What the exercise asks: Below are the records; work out how many lines among them contain "Haut", and write nothing besides that number.

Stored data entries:
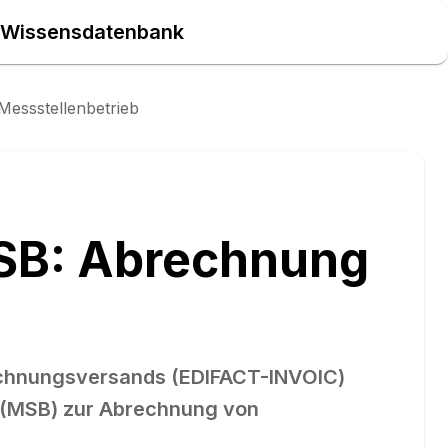
| Wissensdatenbank
essstellenbetrieb
SB: Abrechnung
Rechnungsversands (EDIFACT-INVOIC)
r (MSB) zur Abrechnung von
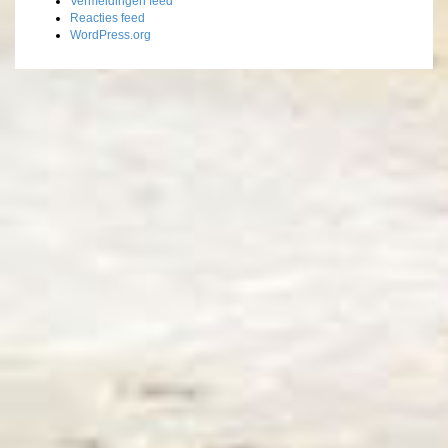
Vermeldingen feed
Reacties feed
WordPress.org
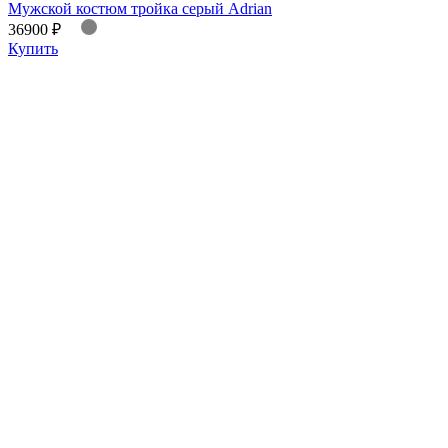
Мужской костюм тройка серый Adrian
36900 ₽
Купить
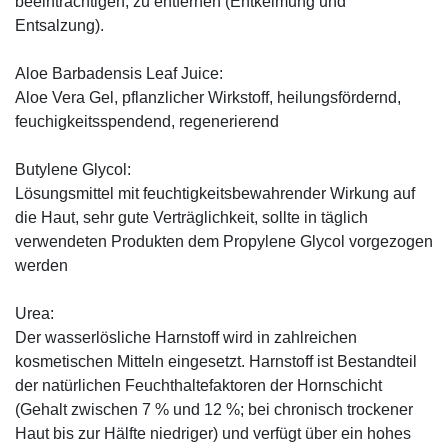
beeinträchtigen, zu entfernen (Entkeimung und
Entsalzung).
Aloe Barbadensis Leaf Juice:
Aloe Vera Gel, pflanzlicher Wirkstoff, ­heilungsfördernd,
feuchigkeitsspendend, ­regenerierend
Butylene Glycol:
Lösungsmittel mit feuchtigkeitsbewahrender Wirkung auf
die Haut, sehr gute Verträglichkeit, sollte in täglich
verwendeten Produkten dem Propylene Glycol vorgezogen
werden
Urea:
Der wasserlösliche Harnstoff wird in zahlreichen
kosmetischen Mitteln eingesetzt. Harnstoff ist Bestandteil
der natürlichen Feuchthaltefaktoren der Hornschicht
(Gehalt zwischen 7 % und 12 %; bei chronisch trockener
Haut bis zur Hälfte niedriger) und verfügt über ein hohes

Answer: 2